■ Exercise ■
Each line from the one that contains "本文来源：表网(www.systables.com)-海量数据库表结构SQL" through the end of the entries should be repeated exactly, with nothing added.

Stored data entries
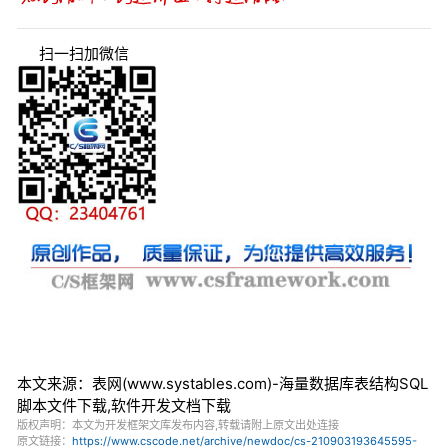
扫一扫加微信
本文来源：表网(www.systables.com)-海量数据库表结构SQL
脚本文件下载,软件开发文档下载
版权声明：本文为开发框架文库发布内容,转载请附上原文出处连接
原文链接：
https://www.cscode.net/archive/newdoc/cs-210903193645595-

■ Response box ■
本文来源：表网(www.systables.com)-海量数据库表结构SQL
脚本文件下载,软件开发文档下载
版权声明：本文为开发框架文库发布内容,转载请附上原文出处连接
原文链接：
https://www.cscode.net/archive/newdoc/cs-210903193645595-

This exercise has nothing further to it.